McCormick is not married. "I have a very good friend who I have been dating for a while," he says, "and I'm sure she's not going to appreciate this."

He figures he's high on the list to be sent overseas because of his experience as a flight officer. In his training as a full-time Marine, he dropped a couple of hundred bombs -- real ones -- and "countless" dummies. And he spent 100 days on the ground in Beirut in 1982 providing air support for multinational forces there. "I'm familiar with the integration of these systems and how they work and I've written on the subject," he says.

McCormick is proud to be associated with the Marines, even if this isn't quite the fight he had anticipated. "I have no problem, I guess, with being called up if my country needs me," he says.

Robert Moore, a 44-year-old Vietnam veteran and a computer specialist at the Drug Enforcement Administration, says he's ready to go -- but not quite willing. "I don't like the idea but I don't have any choice if it comes up," he says. The conflict, in the view of the petty officer first class, is "more for the oil companies than for the rest of the country. They always seem to have a war or something to stimulate the economy. That's been the history of this nation."

He is married and the father of three. "My wife feels, 'Oh, they're not going to call you,' " he says. "She doesn't want it to happen. Hopefully, she's right."

Moore, who serves as a storekeeper at the Navy supply center in Norfolk, quit the military for a while after being discharged from the Marines in 1967, but then joined the reserves, partly because he enjoys the camaraderie. He didn't expect to be called up. But he always knew it could happen. "There's a possibility there's always going to be a war no matter what they say, so I've resigned myself," he says.

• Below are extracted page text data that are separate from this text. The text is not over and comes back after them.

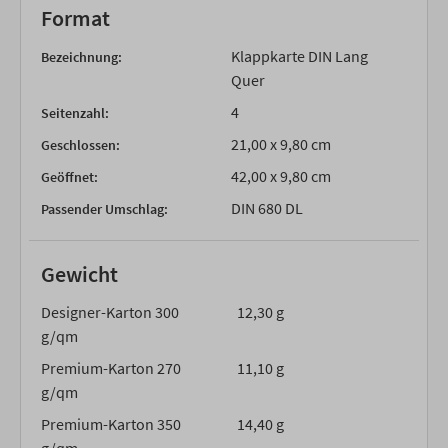
Format
Klappkarte DIN Lang
Bezeichnung:
Quer
4
Seitenzahl:
21,00 x 9,80 cm
Geschlossen:
42,00 x 9,80 cm
Geöffnet:
DIN 680 DL
Passender Umschlag:
Gewicht
Designer-Karton 300
12,30 g
g/qm
Premium-Karton 270
11,10 g
g/qm
Premium-Karton 350
14,40 g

Another member of his unit, Jorge Dulanto, was never a full-time military man and he's had just a couple of weeks of training, mostly in a classroom. Petty Officer 3rd Class Dulanto, whose civilian job is in Navy personnel, expects he would remain in Norfolk if called up, filling in for those who have been sent overseas. Still, he's feeling on edge about the possible call-up. "We go through this test kind of thing," he says. "Sometimes that gets kind of scary because it seems like the real thing. They try to get you ready."

And does he think the others in his unit are ready? "Some are more in shape than others," he says. "We have all types. We are ready to do our job that we're trained for, to support the naval fleet at the supply center."

Dulanto, who is unmarried, was set to spend this weekend on duty in Norfolk anyway, and now he's not sure when he'll be back. "I'm going to pack my sea bag almost completely full," he says. "Usually, I just bring one uniform and a change of clothes for evening attire. But in this situation, who knows?"